How to Monitor VMware Infrastructure for Free

If your IaaS backbone is formed by bare-metal machines with the industry leading VMware hypervisor, you’ve probably made this choice for a good reason – efficiency. When talking scale with massive I/O, CPU and/or memory loads, the public Cloud/SaaS offerings such as AWS Lambda are still far away from the classic bare-metal model, which yields much higher performance in a controlled and predictable environment. ESXi (product name – VMware vSphere Hypervisor), VMware’s bare-metal hypervisor, is the industry’s standard hypervisor with roughly 70%+ of the market share in this segment because of its robustness and performance. With a footprint of just 150MB it can support up to 128 vCPUs, 6TB or RAM and all kinds of OSs on top of it.

VMware vSphere is the enterprise product that adds a Virtual Center that automates the management of ESXi hypervisors and adds enterprise class features for mission-critical applications, such as the famous vMotion (ability to move a VM between ESXi hosts without downtime), the high-availability, proactive monitoring or disaster recovery features.
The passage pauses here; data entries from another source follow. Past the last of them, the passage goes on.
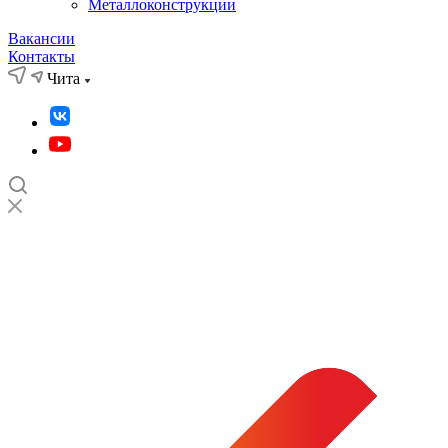
Металлоконструкции
Вакансии
Контакты
Чита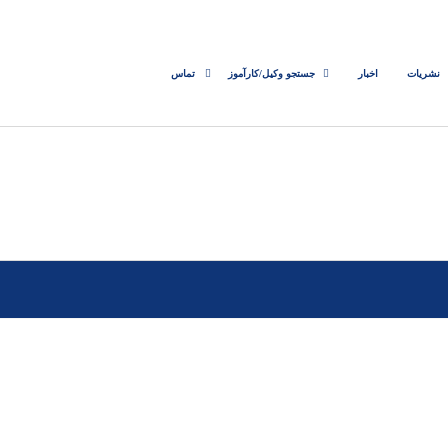
نشریات
اخبار
جستجو وکیل/کارآموز
تماس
These features, however, come at a certain price (currently at 6.5k USD for a single vSphere license, according to VMware’s website). On the other hand the ESXi hypervisor is offered for free. In case your software architecture employs stateless design, e.g. through Dockers/Kubernetes, then you can leverage the agility and robustness of stateless architectures and cut down some of the costly vSphere high availability features, such as shadow VM, vMotion, etc…. For example, in case your monitoring system shows that a container is bogged down, just kill it and start another node. From IaaS perspective this greatly simplifies your IaaS and reduces costs by just employing a number of good old and free ESXi-s…given that you have a good monitoring layer laid out.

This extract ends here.